Blazing a Forest Trail Of Profitable Coexistence

Timber company opens private land to outdoor enthusiasts

Timber harvesters, environmentalists, and backcountry sportsmen traditionally are supposed to be at loggerheads over how to use a forest. But now a backcountry recreation developer and International Paper Company (IPC) have formed a novel three-year experiment in what they hope will be profitable coexistence.

In a remote 18-by-5-mile valley in far northern New Hampshire, IPC has cut high-mountain hardwoods for veneer and low-elevation softwoods for paper for 100 years. But now people are also being courted to come play: cross-country and backcountry skiers, snow-shoers, hikers, mountain bikers, canoeists, fishers, hunters, even dog-sledders.

These visitors may see some swaths of clear-cuts and hear the roar of chain saws.
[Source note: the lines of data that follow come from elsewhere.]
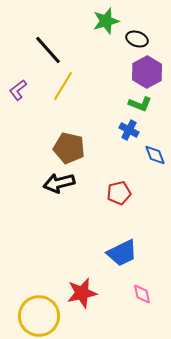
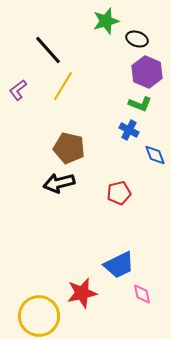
purple hexagon: rotated 8 degrees counterclockwise
blue trapezoid: moved 3 px left, 12 px down
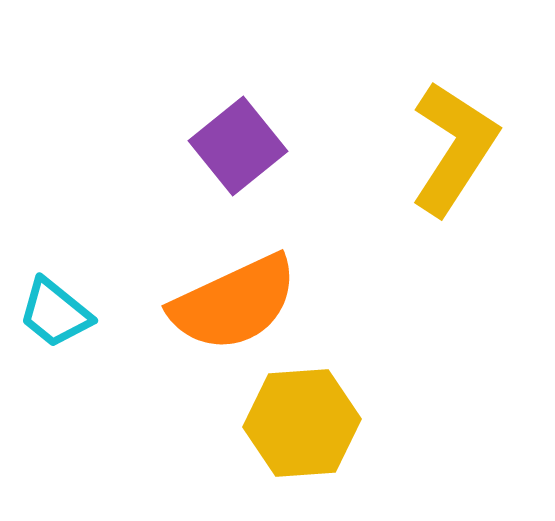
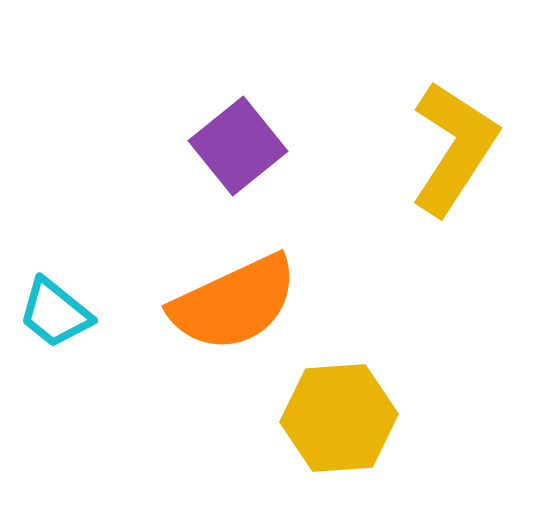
yellow hexagon: moved 37 px right, 5 px up
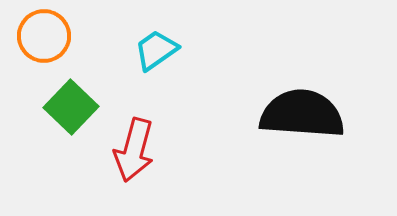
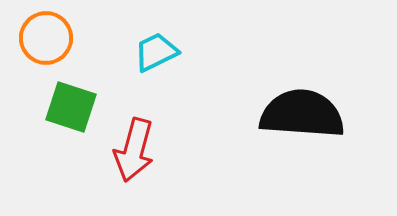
orange circle: moved 2 px right, 2 px down
cyan trapezoid: moved 2 px down; rotated 9 degrees clockwise
green square: rotated 26 degrees counterclockwise
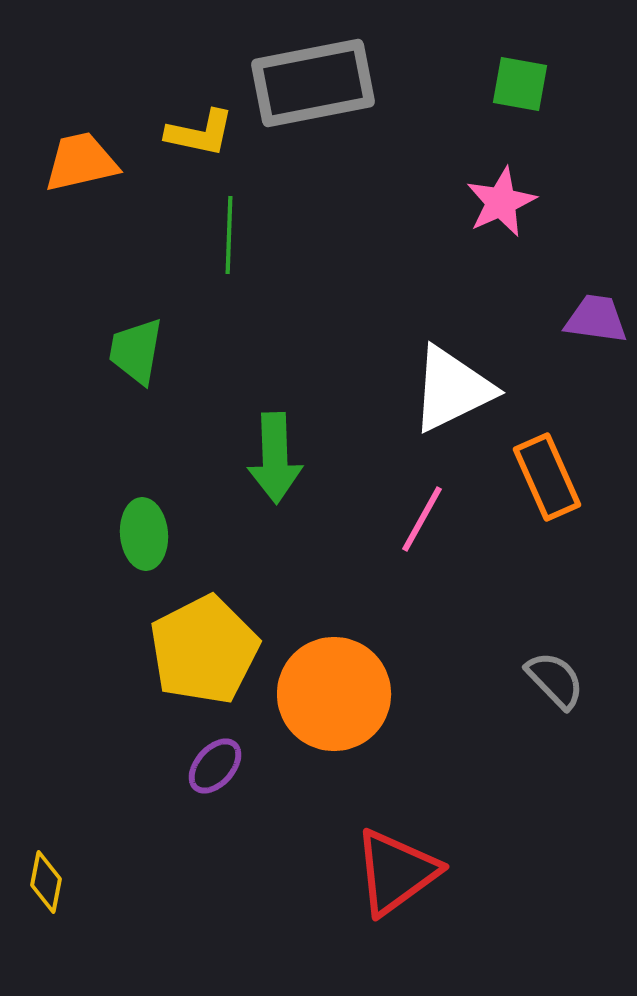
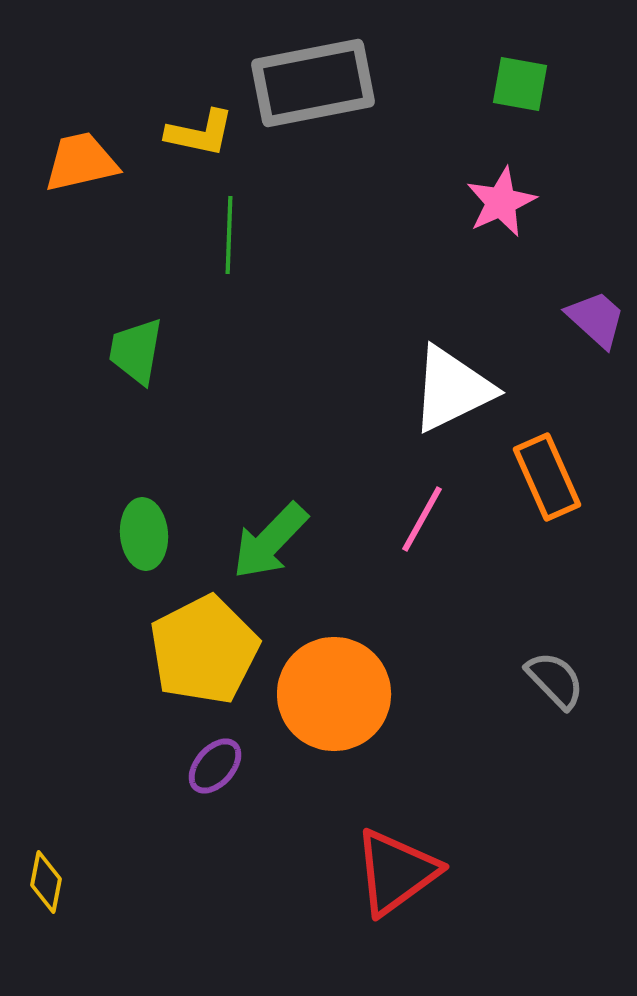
purple trapezoid: rotated 34 degrees clockwise
green arrow: moved 5 px left, 83 px down; rotated 46 degrees clockwise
But they will also find 3,500-foot peaks and corresponding vistas; ponds and brooks; 55 miles of logging roads and trails; ungroomed glades for telemark skiing; and plentiful flora and fauna - moose, bear, beaver, deer, coyote, loon, and rainbow trout.

The new Phillips Brook Backcountry Recreation Area is definitely out there. No motorized sport is allowed. But people can hike, bike, or ski hut to hut and to a rustic lodge on Phillips Pond, nine miles from the trail head.
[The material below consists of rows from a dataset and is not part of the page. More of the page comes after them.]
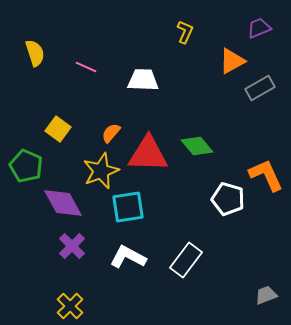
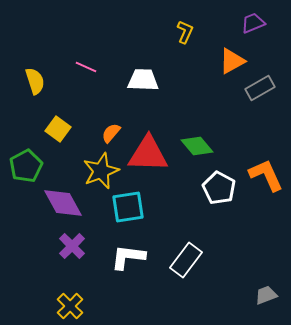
purple trapezoid: moved 6 px left, 5 px up
yellow semicircle: moved 28 px down
green pentagon: rotated 20 degrees clockwise
white pentagon: moved 9 px left, 11 px up; rotated 12 degrees clockwise
white L-shape: rotated 21 degrees counterclockwise
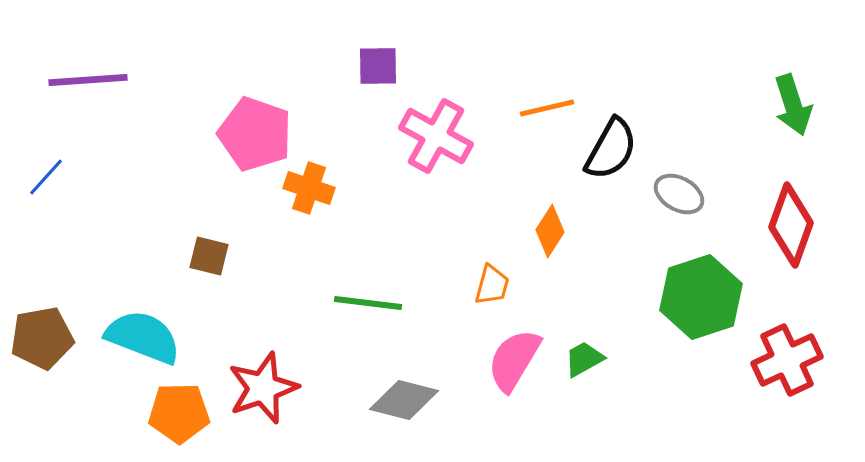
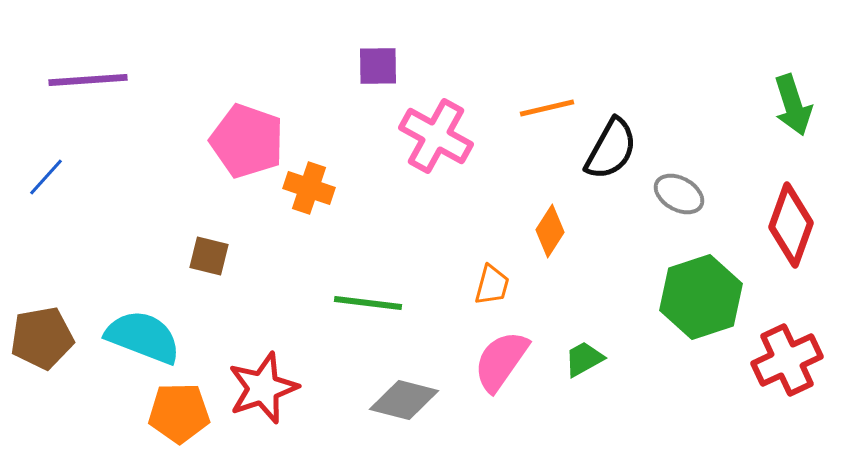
pink pentagon: moved 8 px left, 7 px down
pink semicircle: moved 13 px left, 1 px down; rotated 4 degrees clockwise
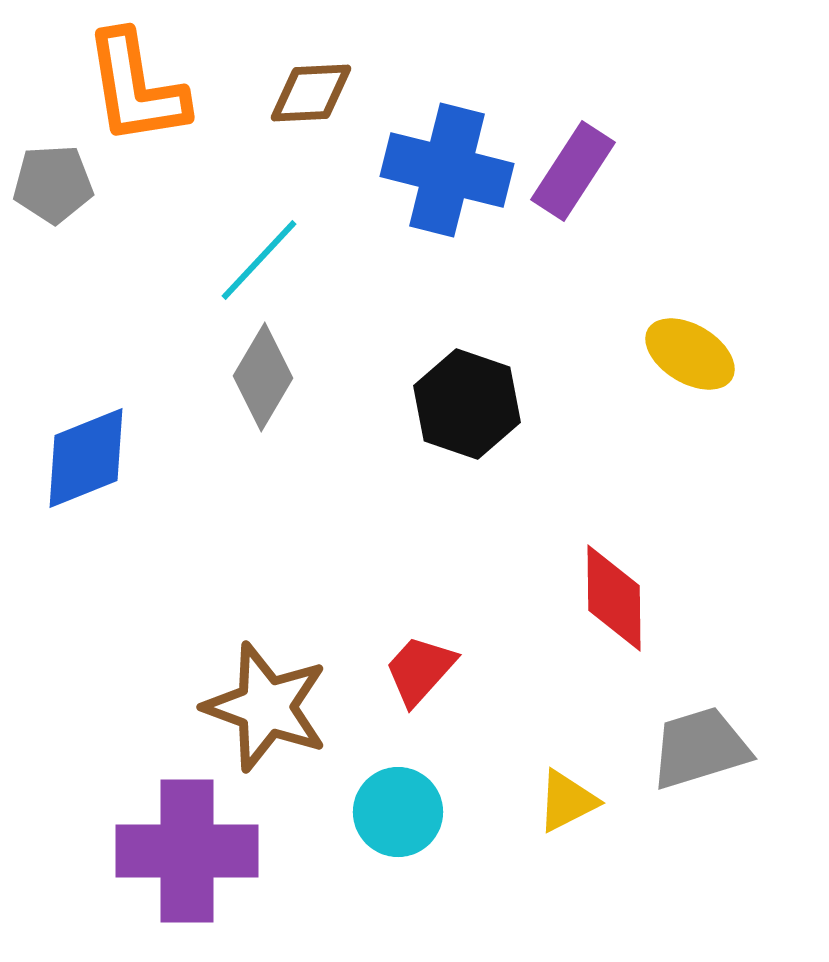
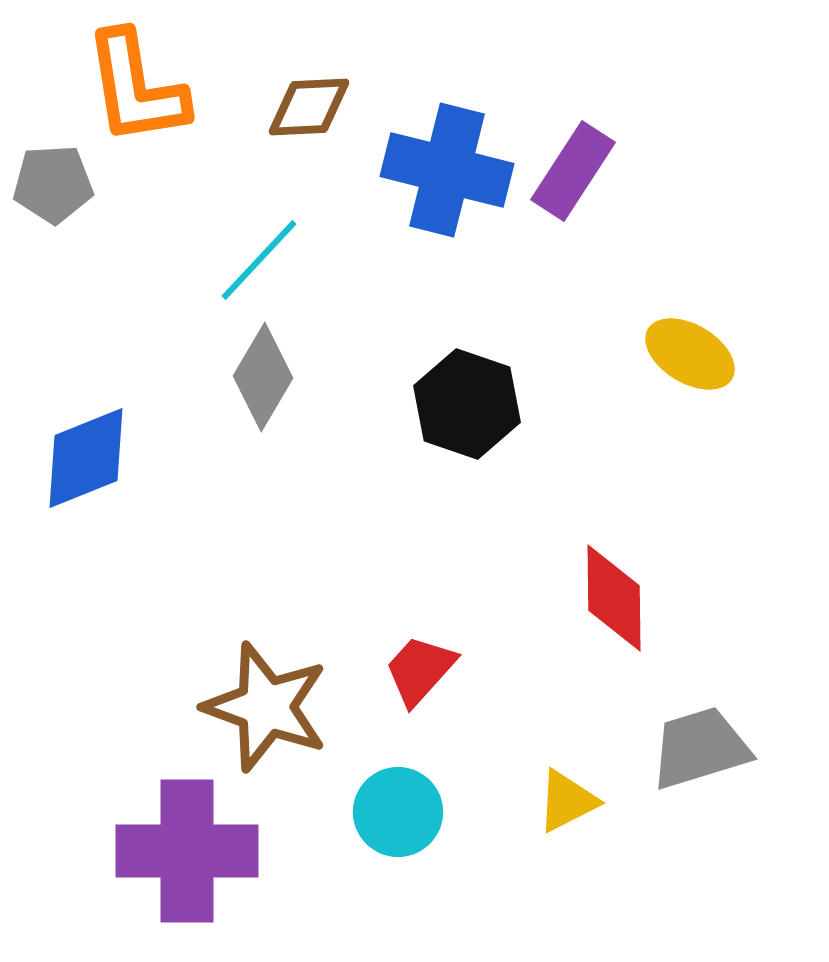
brown diamond: moved 2 px left, 14 px down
Lodging is relatively low cost, and trail use and parking are free. Overnight at the lodge is $45 per person, $26 in a hut, or yurt ($125 for the entire yurt) - a 20-foot diameter, wood-stove-heated canvas tent on a wooden frame that sleeps six. There's also a fire tower with stunning views.

Drawing large numbers

Campers provide their own gear. As in much of the Northeast, these private timberlands have been historically open to casual recreational use. In recent years IPC had leased 5,000 acres and its lodge to a private hunting club. "But something that would bring in large numbers of people for hiking, mountain biking, skiing - we've never had that," says IPC woods manager Duane Nadeau.
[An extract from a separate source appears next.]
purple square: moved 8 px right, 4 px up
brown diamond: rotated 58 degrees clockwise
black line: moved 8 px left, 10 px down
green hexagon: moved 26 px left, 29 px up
Concerned about liability, public scrutiny, and criticism of timber-cutting practices, the industry has been wary of mixing recreation with logging. Bill Altenburg, a former landscape architect and one-time ski area planner, says he spent several years trying to get a long-term lease for his company, Mountain Recreation Inc. of Conway, N.H. Finally, IPC agreed to just a three-year pilot project in joint use of 24,000 acres.

Among reasons cited for timberland holders' new interest in additional sources of revenue: low return on timber assets, higher levels of debt, the need for greater cash flow, and increasingly distant owners (sometimes as a result of leveraged buyouts).

Says Mr. Altenburg: "We think we can make money by helping people get low-cost recreation and keeping the forest profitable to own."

Public-land recreational opportunities remain either stagnant or even reduced, he adds, as government budgets shrink while demand increases.

Altenburg empathizes with timber-company concerns over recreational easements. He talks about "the shadow effect ... the pall over the ownership of land" a recreational trail can cast. He calls the Appalachian Trail, which crisscrosses private lands from Georgia to Maine, "a classic example of a corridor becoming a national park."

But Joe Michaels, US Forest Service liaison with state and private forestry in New Hampshire, calls this experiment "a win-win situation. Users will have new terrain to explore, and owners can protect their concerns and preserve their land."

Other landowners

Altenburg hopes to see 5,000 winter visits at Phillips Brook by the year 2000, many of them newcomers to backcountry. That may not be easy, however, since it's a five-hour drive from Boston. But he also has approached land holders in Montana, Washington, and Idaho, "who are committed to their lands," but much "closer to major markets" than the roof of New Hampshire.

He likes to cite as a model the privately endowed hut-to-hut skiing on Colorado's 10th Mountain Trail (although that's on national forest land).

A forest full of fledglings, however, may be in need of a ski patrol. Two unsuccessful hunters were departing disappointed this fall when they finally saw their moose. Leaping out of their truck to shoot it, they forgot to set the brake. Altenburg has a photo of a moose tied carefully across the top of a rescuing tow truck.

Still, David Publicover, an Appalachian Mountain Club forest ecologist, cautiously welcomes "anything that might expand [public] use and take pressure off public lands."

He calls Phillips Brook "an interesting experiment" that will attract a new constituency. But he wonders how the public will react to hearing chain saws in a working forest. And if "the main pressure would be to derive more income from the land, that makes me nervous," he adds. "People will be watching."